What can we say about the uncertainty on parameter estimation for this one simulation?

12.3.3 Hands-on Exercise: Predicting MESS parameters of mystery simulations

Now see if you can load the mystery simulations and do the regression inference on one or a couple of them. Try to do this on your own, but if you get stuck you can check the hint here:

## Importing the mystery data
mystery_sims = read.csv("/home/rstudio/MESS-inference/Mystery-data.csv")

## Predict for mystery sim 1
myst_sim = 1
mystery_pred = predict(rf, mystery_sims[myst_sim, ])
print(mystery_pred)

A link to the key containing the true colrate values is hidden below. Don’t peek until you have a guess for your simulated data! How close did you get?

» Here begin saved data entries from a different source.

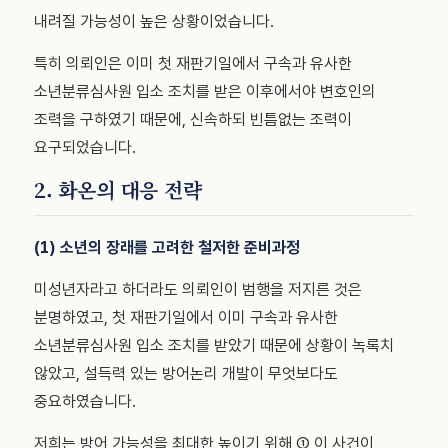
내려질 가능성이 높은 상황이었습니다.
특히 의뢰인은 이미 첫 재판기일에서 구속과 유사한
소년분류심사원 입소 조치를 받은 이후에서야 변호인의
조력을 구하였기 때문에, 신속하되 빈틈없는 조력이
요구되었습니다.
2. 화온의 대응 전략
(1) 소년의 장래를 고려한 철저한 준비과정
미성년자라고 하더라도 의뢰인이 범행을 저지른 것은
분명하였고, 첫 재판기일에서 이미 구속과 유사한
소년분류심사원 입소 조치를 받았기 때문에 상황이 녹록치
않았고, 설득력 있는 방어논리 개발이 무엇보다도
중요하였습니다.
저희는 방어 가능성을 최대한 높이기 위해 ① 이 사건이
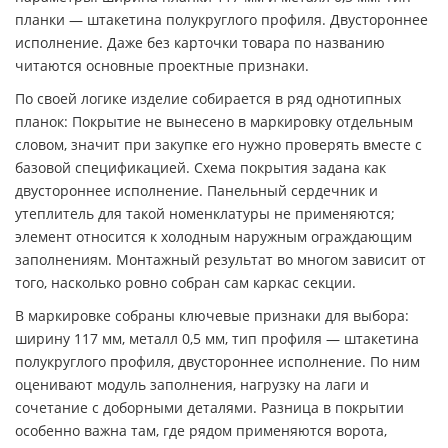
планки — штакетина полукруглого профиля. Двустороннее
исполнение. Даже без карточки товара по названию
читаются основные проектные признаки.
По своей логике изделие собирается в ряд однотипных
планок: Покрытие не вынесено в маркировку отдельным
словом, значит при закупке его нужно проверять вместе с
базовой спецификацией. Схема покрытия задана как
двустороннее исполнение. Панельный сердечник и
утеплитель для такой номенклатуры не применяются;
элемент относится к холодным наружным ограждающим
заполнениям. Монтажный результат во многом зависит от
того, насколько ровно собран сам каркас секции.
В маркировке собраны ключевые признаки для выбора:
ширину 117 мм, металл 0,5 мм, тип профиля — штакетина
полукруглого профиля, двустороннее исполнение. По ним
оценивают модуль заполнения, нагрузку на лаги и
сочетание с доборными деталями. Разница в покрытии
особенно важна там, где рядом применяются ворота,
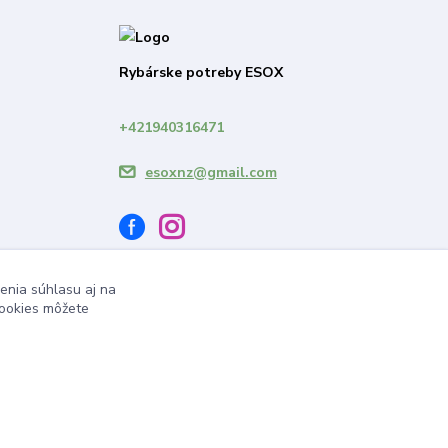
Rybárske potreby ESOX
+421940316471
esoxnz@gmail.com
enia súhlasu aj na
cookies môžete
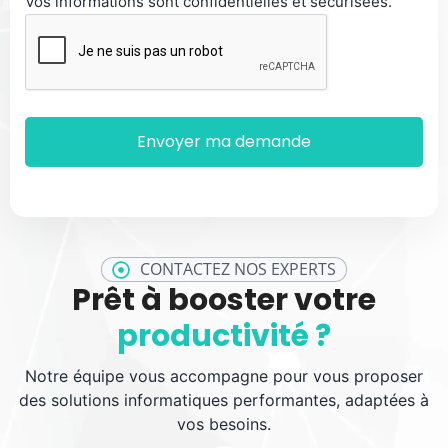
Vos informations sont confidentielles et sécurisées.
CONTACTEZ NOS EXPERTS
Prêt à booster votre
productivité ?
Notre équipe vous accompagne pour vous proposer
des solutions informatiques performantes, adaptées à
vos besoins.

If you are ahead of the group you will see that the “key” also contains the true values of J and ecological_strength so you might try performing the regression inference on these as well. Are either of these parameters harder or easier to estimate than colrate? Why do you think that is?

You might also try manipulating the predictor variables before training the ml model and evaluating the impact on performance. For example, try only using abundance Hill numbers, or only genetics Hill numbers. Try using all the Hill numbers for all the data axes. How does the composition of the predictor variables change the ml parameter estimation accuracy?

12.3.4 Posterior predictive simulations (if time)

Posterior predictive simulations are a good practice to assess the goodness of fit of the model to the data. Essentially this involves running new simulations setting MESS model parameters to the most probable estimates from the ML inference, and then evaluating the fit of the new simulations to the empirical data, typically by projecting summary statistics of the simulated and observed data and checking that they all fall within a point cloud.

We probably won’t have time to get to this, but it’s a good practice in fitting ml models to real data.

12.4 Key points

  • Machine learning models can be used to “estimate parameters” of continuous response variables given multi-dimensional input data.
  • Major components of machine learning inference include gathering and transforming data, splitting data into training and testing sets, training the ml model, and evaluating model performance.
  • ML inference is inherently uncertain, so it is important to evaluate uncertainty in ml prediction accuracy and propagate this into any downstream interpretation when applying ml to empirical data.